Continuing, Jude likens these to Cain, who murdered his righteous brother, to Balaam who greedily went after selfish gain, and to Korah who rebelled against Moses in the wilderness, only to be consumed by fire.
Waxing indignant, Jude describes these as treacherous rocks, hidden under the surface of the water; as clouds promising rain but being without water and as trees that were uprooted because of not bearing fruit. They are like wild waves of the sea, foaming up filth and are also like wandering stars, by which no sailor would dare set his course. He further brands or stigmatizes these malcontents as murmurers, complainers, as being motivated by selfish desires, speaking great swelling words, admiring personalities for self-gain, animalistic, having no spirituality.

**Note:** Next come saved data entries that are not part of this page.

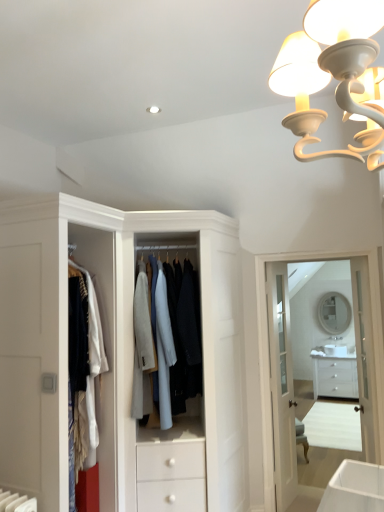 Question: Should I look upward or downward to see white glossy medicine cabinet at upper center?

Choices:
 (A) up
 (B) down

Answer: (B)

Question: Should I look upward or downward to see light blue fabric coat at center?

Choices:
 (A) down
 (B) up

Answer: (A)

Question: Is white glossy chest of drawers at lower right bigger than matte white mirror at center?

Choices:
 (A) yes
 (B) no

Answer: (A)

Question: Is white glossy chest of drawers at lower right smaller than matte white mirror at center?

Choices:
 (A) no
 (B) yes

Answer: (A)

Question: Is white glossy chest of drawers at lower right oriented away from matte white mirror at center?

Choices:
 (A) yes
 (B) no

Answer: (B)

Question: Can you confirm if white glossy chest of drawers at lower right is thinner than matte white mirror at center?

Choices:
 (A) no
 (B) yes

Answer: (A)

Question: Is the depth of white glossy chest of drawers at lower right less than that of matte white mirror at center?

Choices:
 (A) no
 (B) yes

Answer: (B)

Question: Is white glossy chest of drawers at lower right aimed at matte white mirror at center?

Choices:
 (A) no
 (B) yes

Answer: (A)

Question: Is the depth of white glossy medicine cabinet at upper center greater than that of white glossy chest of drawers at lower right?

Choices:
 (A) no
 (B) yes

Answer: (A)

Question: Does white glossy medicine cabinet at upper center have a greater height compared to white glossy chest of drawers at lower right?

Choices:
 (A) no
 (B) yes

Answer: (B)

Question: From a real-world perspective, is white glossy medicine cabinet at upper center positioned over white glossy chest of drawers at lower right based on gravity?

Choices:
 (A) yes
 (B) no

Answer: (A)

Question: Is there a large distance between white glossy medicine cabinet at upper center and white glossy chest of drawers at lower right?

Choices:
 (A) yes
 (B) no

Answer: (B)

Question: Are white glossy medicine cabinet at upper center and white glossy chest of drawers at lower right making contact?

Choices:
 (A) no
 (B) yes

Answer: (A)

Question: Is white glossy medicine cabinet at upper center not within white glossy chest of drawers at lower right?

Choices:
 (A) yes
 (B) no

Answer: (A)

Question: From the image's perspective, is white glossy door at center, acting as the first door starting from the left, on light blue fabric coat at center?

Choices:
 (A) no
 (B) yes

Answer: (A) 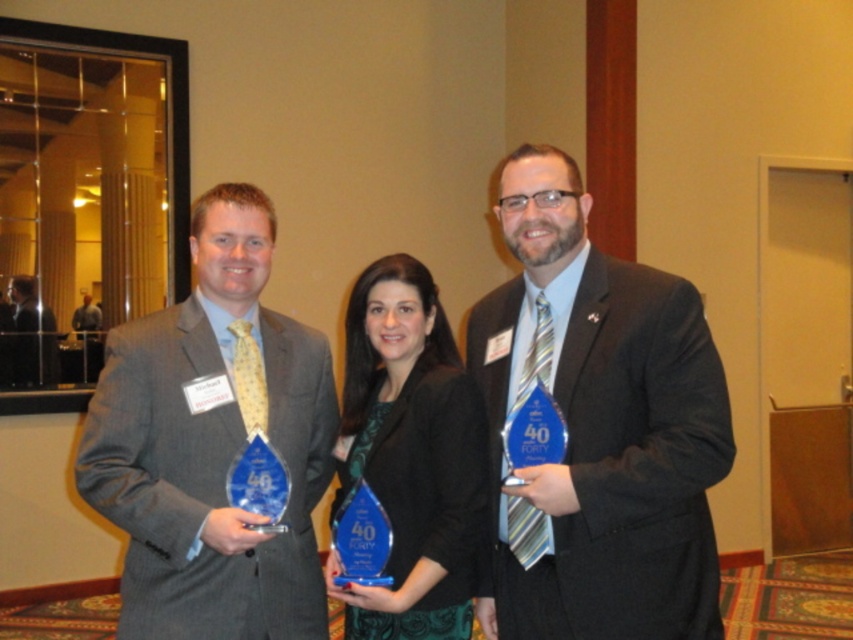 Question: Which object is the closest to the matte black suit at center?

Choices:
 (A) matte gray suit at center
 (B) matte blue glass award at center
 (C) matte black suit at left

Answer: (B)

Question: Among these points, which one is farthest from the camera?

Choices:
 (A) (376, 632)
 (B) (27, 301)
 (C) (677, 580)
 (D) (131, 634)

Answer: (B)

Question: Can you confirm if matte black suit at center is wider than matte black suit at left?

Choices:
 (A) no
 (B) yes

Answer: (B)

Question: Can you confirm if matte black suit at center is positioned below matte black suit at left?

Choices:
 (A) yes
 (B) no

Answer: (A)

Question: Among these points, which one is nearest to the camera?

Choices:
 (A) (292, 456)
 (B) (604, 563)
 (C) (22, 323)

Answer: (B)

Question: Does matte blue glass award at center have a smaller size compared to matte black suit at left?

Choices:
 (A) no
 (B) yes

Answer: (A) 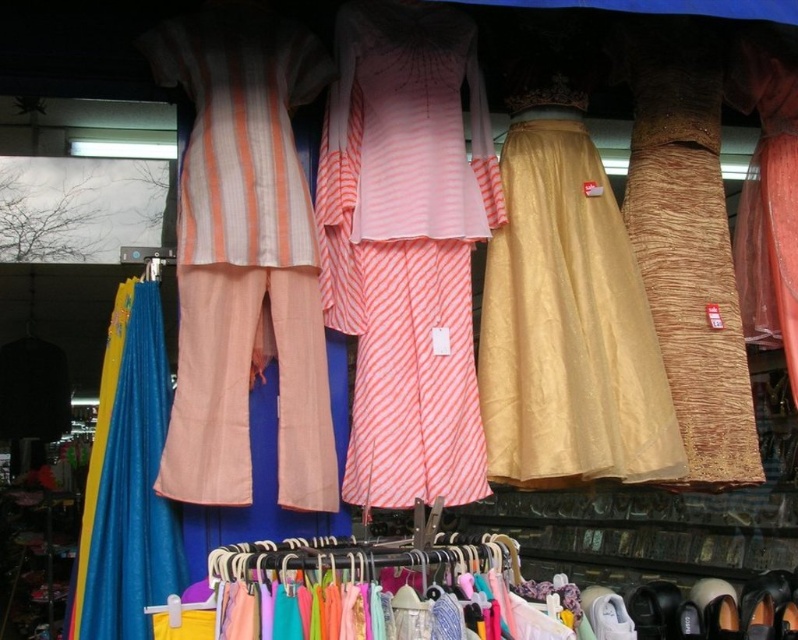 You are a customer in the store and want to try on the pink striped fabric dress at center and the shiny brown shoe at lower right. How far apart are these items from each other?

The distance between the pink striped fabric dress at center and the shiny brown shoe at lower right is 38.11 inches.

You are a customer in a traditional clothing store and see the striped peach pants at left and the blue fabric at left. Which one is placed on top?

The striped peach pants at left is positioned over the blue fabric at left, so the striped peach pants at left is placed on top. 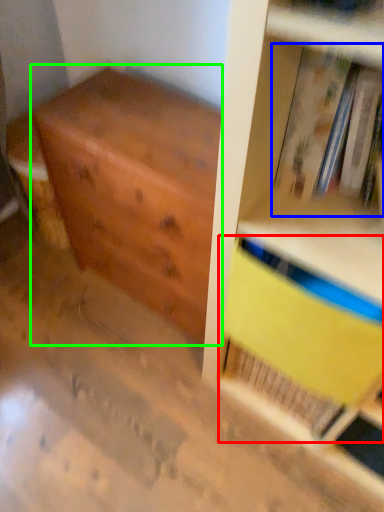 Question: Based on their relative distances, which object is nearer to paperback book (highlighted by a red box)? Choose from book (highlighted by a blue box) and chest of drawers (highlighted by a green box).

Choices:
 (A) book
 (B) chest of drawers

Answer: (A) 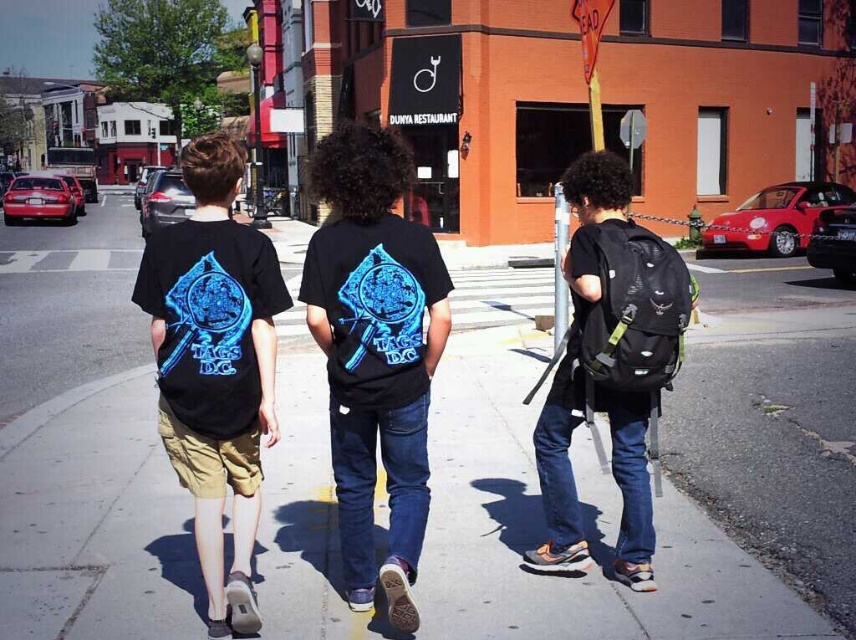 You are standing at the point with coordinates point (x=702, y=516) and want to walk towards point (x=212, y=314). Based on the scene, which direction should you move relative to the camera?

Since point (x=702, y=516) is closer to the viewer than point (x=212, y=314), you should move away from the camera to reach point (x=212, y=314).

No question about Jude’s hating what is bad, and in doing good service to all Christians by alerting them against such wicked men.—Jude 11-13, 16.
Having thoroughly exposed these wicked ones and giving warning against them, Jude counsels faithful Christians to keep themselves in God’s love. How? By building themselves up in faith, by prayer and with the help of God’s holy spirit. He further counsels Christians to help those who may have doubts, so as to snatch them out of the fire, as it were, and also to help those whose conduct has been unclean, doing so, however, with fear, lest they be influenced in the wrong way.—Jude 17-23.
Jude mentions several incidents not recorded in the Hebrew Scriptures, such as Michael’s contending with the Devil over the body of Moses and Enoch’s prophecy. These facts he could have obtained by direct inspiration or it could well be that he had access to reliable sources apart from the Holy Scriptures, which contained Enoch’s prophecy. A parallel may be found in Paul’s reference to certain ones who withstood Moses, which persons are not mentioned in Exodus, and to certain words of Jesus not found in any of the Gospels.—Acts 20:35; 2 Tim. 3:8.
It might be said that never have Jude’s severe censures been more apropos than now when wickedness abounds and the love of many has grown cold. Because of not appreciating these facts, more than a few have turned the undeserved kindness of God into an excuse for unbridled conduct, or have succumbed to a spirit of rebellion. Truly these facts should impress all dedicated Christians to do their utmost to remain in God’s love and to be on guard against wicked men who may infiltrate the Christian congregation.